**AIM OF THE EXERCISE:** Reproduce exactly, and only, the lines below from the one containing "Cuando el automóvil ha detectado la señal de" through the one containing "actuadores que son los que".

[Entries taken from a collection]
== Segment start ==
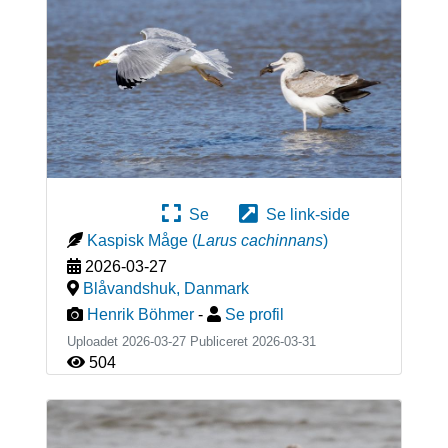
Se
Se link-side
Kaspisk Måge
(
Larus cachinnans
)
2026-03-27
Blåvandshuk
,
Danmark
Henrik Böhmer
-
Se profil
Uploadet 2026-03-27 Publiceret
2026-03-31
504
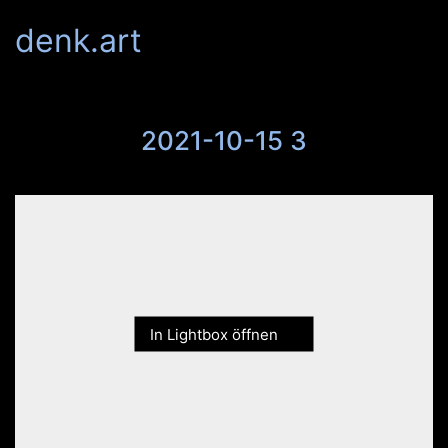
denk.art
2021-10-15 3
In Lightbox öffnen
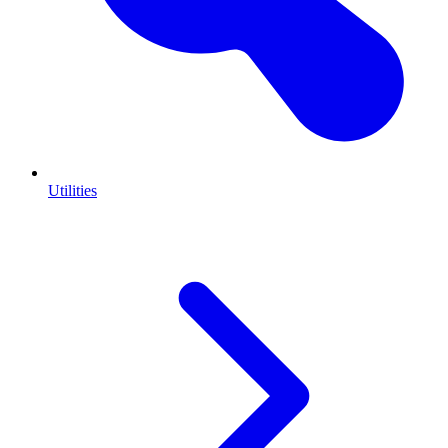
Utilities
== Segment end ==
== Segment start ==
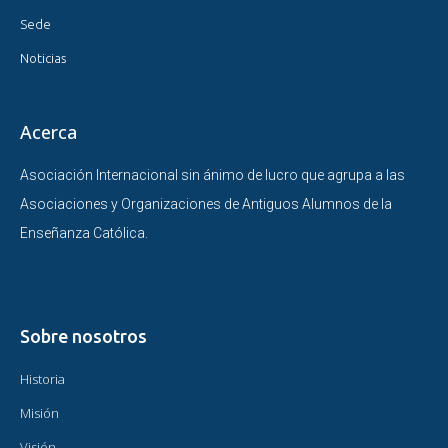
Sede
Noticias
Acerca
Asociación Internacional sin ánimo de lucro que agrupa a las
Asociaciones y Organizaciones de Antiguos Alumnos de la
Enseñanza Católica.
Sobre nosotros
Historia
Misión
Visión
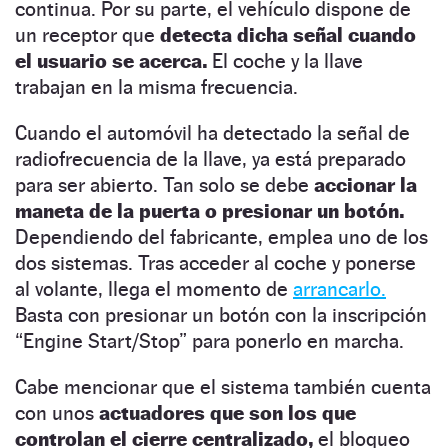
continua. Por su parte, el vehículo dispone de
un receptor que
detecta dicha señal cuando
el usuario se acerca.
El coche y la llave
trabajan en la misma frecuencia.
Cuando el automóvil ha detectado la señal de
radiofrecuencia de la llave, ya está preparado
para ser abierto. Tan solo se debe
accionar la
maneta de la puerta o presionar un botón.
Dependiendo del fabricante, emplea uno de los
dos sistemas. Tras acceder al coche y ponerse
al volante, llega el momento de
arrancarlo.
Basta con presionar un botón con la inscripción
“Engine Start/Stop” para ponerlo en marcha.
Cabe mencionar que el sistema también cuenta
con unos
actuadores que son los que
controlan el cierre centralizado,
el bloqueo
== Segment end ==
**FINISHED TASK:**
Cuando el automóvil ha detectado la señal de
radiofrecuencia de la llave, ya está preparado
para ser abierto. Tan solo se debe
accionar la
maneta de la puerta o presionar un botón.
Dependiendo del fabricante, emplea uno de los
dos sistemas. Tras acceder al coche y ponerse
al volante, llega el momento de
arrancarlo.
Basta con presionar un botón con la inscripción
“Engine Start/Stop” para ponerlo en marcha.
Cabe mencionar que el sistema también cuenta
con unos
actuadores que son los que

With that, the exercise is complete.